One case concerned a large international money-laundering ring tied to drug trafficking and terrorist financing, says the report tabled in Parliament. Few details of the case were provided in keeping with the secretive nature of FinTRAC's work.
However, the agency assessed a number of intelligence reports that connected various individuals in the drug-trafficking group to a known terrorist organization, the annual report says.
The total 151 transactions that may have involved terrorist activity represents the highest number of extremism-related cases singled out by the agency in one year.
It underscores the evolution of FinTRAC in the years following the Sept. 11 terrorist attacks from an agency that focused solely on money laundering into one with a broader mandate.

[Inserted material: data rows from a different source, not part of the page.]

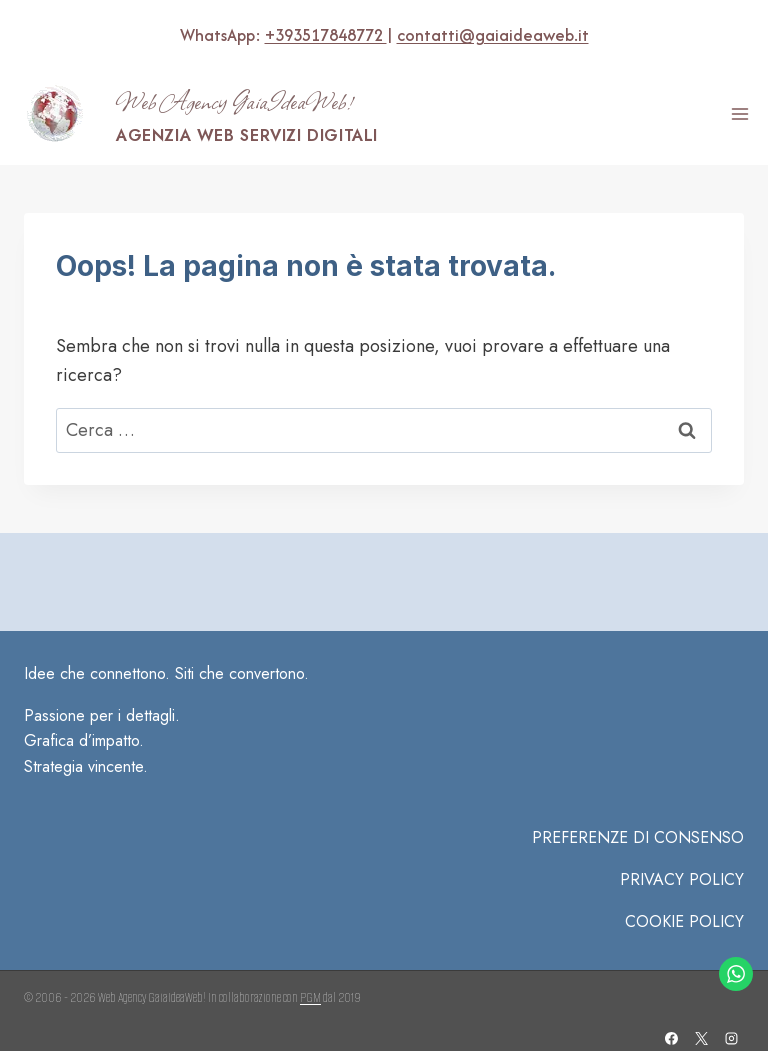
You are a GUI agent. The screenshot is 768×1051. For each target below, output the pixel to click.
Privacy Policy (682, 879)
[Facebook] (672, 1038)
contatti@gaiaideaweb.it (492, 35)
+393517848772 (325, 35)
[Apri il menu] (739, 114)
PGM (310, 997)
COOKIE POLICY (684, 921)
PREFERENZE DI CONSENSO (638, 837)
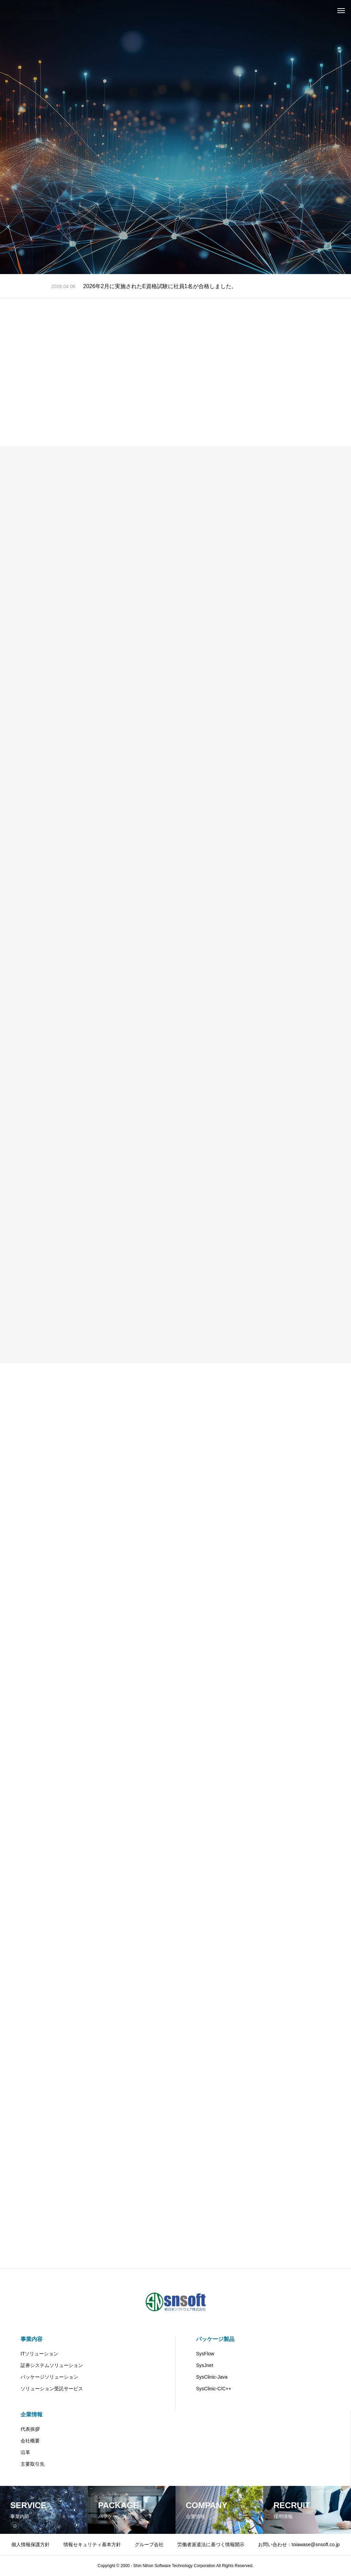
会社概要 (30, 2440)
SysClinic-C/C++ (213, 2388)
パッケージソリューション (49, 2377)
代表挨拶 (30, 2429)
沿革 (25, 2452)
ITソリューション (39, 2353)
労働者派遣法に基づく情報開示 (210, 2544)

As a result, a sign in the agency's Ottawa lobby that used to say Taking the Profit Out of Organized Crime now reads Connecting the Money to the Crime.
"Money launderers and those engaged in terrorist activity financing are constantly resourceful in moving illegal funds, frequently passing them through a dozen or more institutions to cover their tracks," says the report.
Federal legislation requires banks, money transfer services, life-insurance companies, casinos and others to provide information to FinTRAC. The agency's computers and analysts sift through reports on suspicious transactions, large cash dealings and casino disbursements.
FinTRAC also receives reports of electronic funds transfers of $10,000 or more.
"These have proved crucial to uncovering suspected terrorist financing, and play a part in about 90 per cent of terrorism-related disclosures," says the report. "International funds transfers have also shed light on organized crime that operates globally."
FinTRAC director Jeanne Flemming was unavailable for an interview.
In a message in the annual report, she says that in "too many other jurisdictions, financial intelligence is both undervalued and underfunded.
"I have argued at a number of conferences that it is vital for financial intelligence to take its rightful place alongside traditional human and signals intelligence."
Flemming says a priority is integrating FinTRAC even more closely with the other players in the security-intelligence world. This is in keeping with a recommendation to improve intelligence sharing made by the recent commission of inquiry into the 1985 Air India bombing, she noted.